Meta unveils Llama-3 – testing the best new open source AI model

adminApril 20, 2024

Meta has released Llama 3, the most advanced open source large language model available today. Building on the foundations of its predecessor, Llama 2, this was surprising considering it was rumored to be released next month.

The open-source foundation Llama-2 has played a key role in the concurrent development of other powerful models such as Mixtral, Alpaca, Vicuna, and WizardLM. Now, Llama-3 promises to take these capabilities even further, providing similar functionality to OpenAI’s current flagship AI model, GPT-4.

Meta hailed Thursday’s launch as “the next generation of cutting-edge, open-source, large-scale language models.” Exuding confidence in the tech giant’s capabilities, Llama 3 supports Meta AI, which has been added to almost all of the company’s popular apps, including Instagram, Facebook, and WhatsApp.
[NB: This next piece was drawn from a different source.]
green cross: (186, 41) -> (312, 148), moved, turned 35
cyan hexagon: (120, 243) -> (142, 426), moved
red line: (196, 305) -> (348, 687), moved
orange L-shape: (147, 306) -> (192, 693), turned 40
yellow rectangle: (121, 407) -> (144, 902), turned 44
Although it is only available in some countries, users in other regions can access it via VPN.

Meta AI’s Chatbot interface is similar to ChatGPT Plus and is free.

“We are upgrading Meta AI with our new, cutting-edge Llama 3 AI model, now open source,” Mark Zuckerberg said in a Facebook post. “With this new model, we believe Meta AI is now the most intelligent AI assistant freely available.”
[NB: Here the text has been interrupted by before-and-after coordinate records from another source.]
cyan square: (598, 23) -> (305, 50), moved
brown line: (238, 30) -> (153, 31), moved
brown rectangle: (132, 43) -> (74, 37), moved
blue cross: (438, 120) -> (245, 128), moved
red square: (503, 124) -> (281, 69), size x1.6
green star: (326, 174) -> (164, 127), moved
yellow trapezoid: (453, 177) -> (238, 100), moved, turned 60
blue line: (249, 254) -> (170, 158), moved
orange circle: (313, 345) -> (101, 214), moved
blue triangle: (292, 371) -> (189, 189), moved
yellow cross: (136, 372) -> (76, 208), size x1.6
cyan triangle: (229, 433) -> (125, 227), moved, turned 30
decryption We were able to test the new AI and found that it performed just as well as ChatGPT-Plus without a paid subscription. You can create images and animations, generate code, and provide consistent, context-sensitive responses. New chatbots can also access the Internet, but they are still no match for the capabilities of professional solutions like Perplexity.
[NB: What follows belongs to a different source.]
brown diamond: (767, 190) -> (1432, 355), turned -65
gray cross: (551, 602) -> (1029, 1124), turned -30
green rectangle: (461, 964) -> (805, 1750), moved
Perhaps the only downside is that Llama-3’s current context window is limited to 8K tokens (about 6,000 words).

Meta has released the Llama-3 model with 70 billion parameters, but using it will require enormous computing power, i.e. an entire GPU rack. According to synthetic benchmarks, this model outperforms the Gemini 1.5 Pro and Claude 3 Sonnet.

It also has an 8 billion parameter model that can be run locally on consumer-grade GPUs. It outperforms Google’s Gemma and Mistral 7B on a variety of synthetic benchmarks. The model is not yet listed on LLM Arena, so there is no subjective ELO score to report yet.

Comparison of Llama 3 with other AI LLMs — Image: Meta

Both models can also be run on cloud instances at a lower cost.

“We are committed to developing Llama 3 in a responsible way and providing a variety of resources to help others use Llama 3 responsibly,” Meta said. This includes the introduction of new trust and safety tools such as Llama Guard 2, Code Shield, and CyberSec Eval 2.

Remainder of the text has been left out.